During these grandiose riding competitions, the management enforces a lot of rigorous entrance checks and requirements with the aim of promoting the safety and security of the high flying guests in attendance. Springdale’s catering and hospitality services are almost overwhelmed around this time, with the heavily peopled facility realizing unprecedented proceeds throughout the thrilling racing season. However, all the money generated by the Carolina Cup events does not wholly go to the race management club. Also engaged in charitable work, the organizers of the Carolina Cup in partnership with Springdale chose to channel a big chunk of the yearly proceeds into running the neighboring Kershaw County Medical Center.
During the Carolina Cup, the Springdale Racecourse gates are opened at 9:00 AM but the actual Carolina cup events are not staged until 1:30 PM. Since the annual equestrian racing events are widely attended and also attractant huge sponsorship deals, general admission charges are thirty dollars for all adult entrants if booked in advance but the admittance fee shoots to forty-five dollars for last-minute visitors. While the management does not demand any strict dressing codes, women are required to wear decent dresses and sunhats. For men, sports coats are highly encouraged although these are not mandatory.
The Springdale land on which the Carolina Cup events are held was formerly bought and developed as a sporting arena by the prominent chairman of the Jell-O Corporation, Ernest Woodward. Again, the prosperous investor gave about 600 acres of Springdale land to Ernest Kirkover in 1940 for he had financial difficulties managing the racecourse. Mr. Woodward is, therefore, one of the great behind-the-scenes names to which the cups present glory may be rightfully credited.
The Springdale property was sold to Mrs. Ambrose Clark of Aiken, South Carolina who had participated in the Carolina Cup of 1932 and subsequently won the first place.
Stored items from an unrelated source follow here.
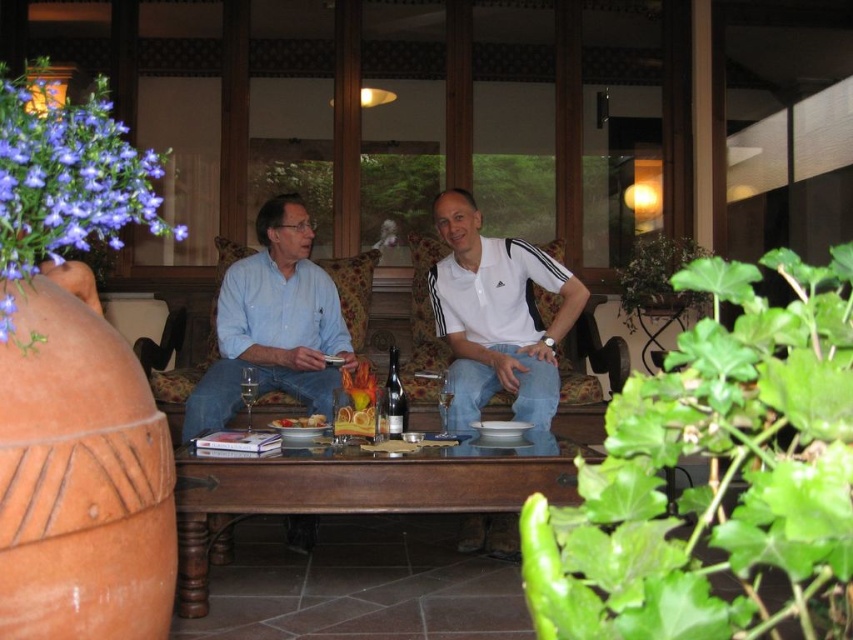 Can you confirm if white cotton polo shirt at center is wider than matte blue shirt at center?

Correct, the width of white cotton polo shirt at center exceeds that of matte blue shirt at center.

Who is shorter, white cotton polo shirt at center or matte blue shirt at center?

white cotton polo shirt at center is shorter.

Find the location of a particular element. Image resolution: width=853 pixels, height=640 pixels. white cotton polo shirt at center is located at coordinates (497, 316).

Describe the element at coordinates (497, 316) in the screenshot. This screenshot has height=640, width=853. I see `matte white shirt at center` at that location.

Who is taller, matte white shirt at center or smooth orange bowl at center?

matte white shirt at center is taller.

Measure the distance between point (469, 301) and camera.

The distance of point (469, 301) from camera is 10.51 feet.

Image resolution: width=853 pixels, height=640 pixels. I want to click on matte white shirt at center, so click(497, 316).

Find the location of a particular element. This screenshot has height=640, width=853. brown wooden table at center is located at coordinates click(361, 490).

Between brown wooden table at center and matte white shirt at center, which one appears on the right side from the viewer's perspective?

From the viewer's perspective, matte white shirt at center appears more on the right side.

Is point (460, 448) positioned after point (461, 372)?

No, (460, 448) is in front of (461, 372).

Where is `brown wooden table at center`? brown wooden table at center is located at coordinates (361, 490). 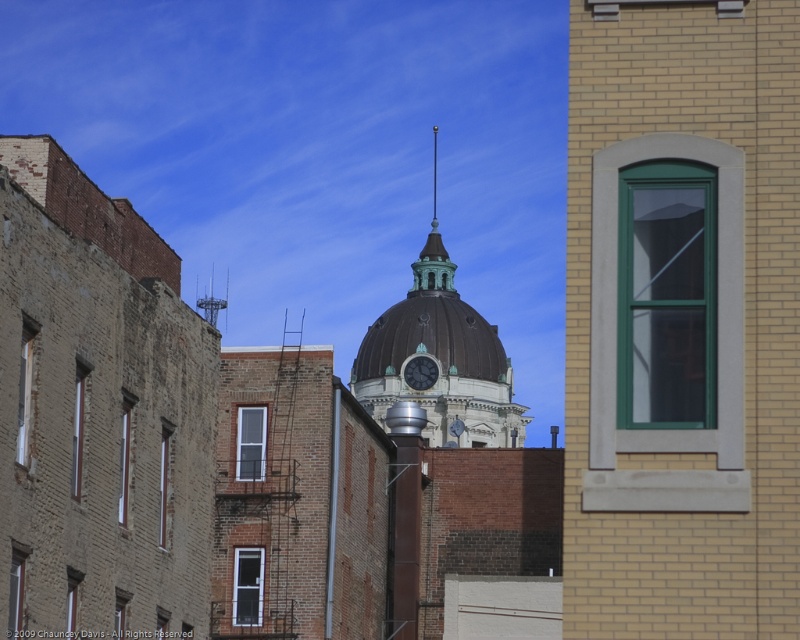 Is green patina spire at center above matte black clock at center?

Correct, green patina spire at center is located above matte black clock at center.

Between point (436, 212) and point (424, 387), which one is positioned behind?

The point (436, 212) is more distant.

Is point (424, 289) less distant than point (430, 380)?

No, (424, 289) is behind (430, 380).

The width and height of the screenshot is (800, 640). What are the coordinates of `green patina spire at center` in the screenshot? It's located at (433, 252).

Can you confirm if brown dome at center is bigger than matte black clock at center?

Correct, brown dome at center is larger in size than matte black clock at center.

Between point (388, 323) and point (428, 371), which one is positioned in front?

Point (428, 371) is more forward.

Locate an element on the screen. brown dome at center is located at coordinates (440, 356).

Does matte black clock at center have a lesser height compared to metallic spire at upper center?

Yes, matte black clock at center is shorter than metallic spire at upper center.

Is point (408, 381) farther from viewer compared to point (197, 307)?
Starting with a not-so-large area of land continually bequeaths with the immutable instructions that the gifted acres be used exclusively for equine sporting gradually extended its frontiers to the present sprawling acres under its ownership and management. In short, much of the Springdale land on which the Carolina Cup takes place every year was acquired through charitable donations from wealthy lovers of equestrian racing action.
The Carolina Cup racing offices and the steeplechase museum are located on the grounds of the Springdale Racecourse. Over the years, the Carolina cup has continued to elicit a lot of excitement among American racegoers and trainers. In certain years, this electrifying anxiety surpasses fever pitch levels and it’s even palpable in European racing circles as all television screens over the other side of the Atlantic beam on the enthralling progress of the incomparable Carolina Cup.